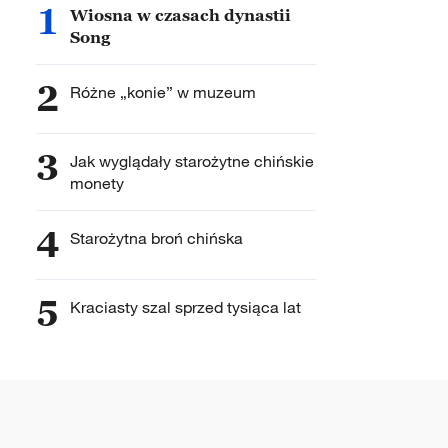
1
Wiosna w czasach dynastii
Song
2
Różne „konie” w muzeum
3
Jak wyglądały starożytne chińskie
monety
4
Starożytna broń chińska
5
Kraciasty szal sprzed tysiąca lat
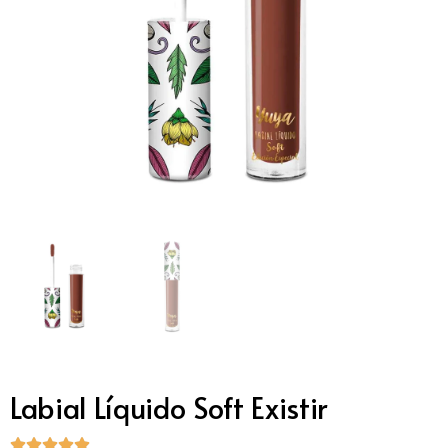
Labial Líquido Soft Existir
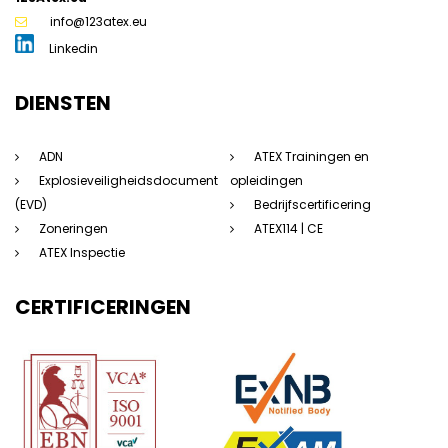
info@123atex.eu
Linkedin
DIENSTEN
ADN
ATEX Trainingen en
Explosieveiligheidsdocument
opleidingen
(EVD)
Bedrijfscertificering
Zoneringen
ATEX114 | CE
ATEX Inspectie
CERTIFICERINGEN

——

▶ Task to carry out
When you retype the data above, match every line exactly and leave the pictures behind.

▶ Solution for this problem
1
Wiosna w czasach dynastii
Song
2
Różne „konie” w muzeum
3
Jak wyglądały starożytne chińskie
monety
4
Starożytna broń chińska
5
Kraciasty szal sprzed tysiąca lat
Labial Líquido Soft Existir
info@123atex.eu
Linkedin
DIENSTEN
ADN
ATEX Trainingen en
Explosieveiligheidsdocument
opleidingen
(EVD)
Bedrijfscertificering
Zoneringen
ATEX114 | CE
ATEX Inspectie
CERTIFICERINGEN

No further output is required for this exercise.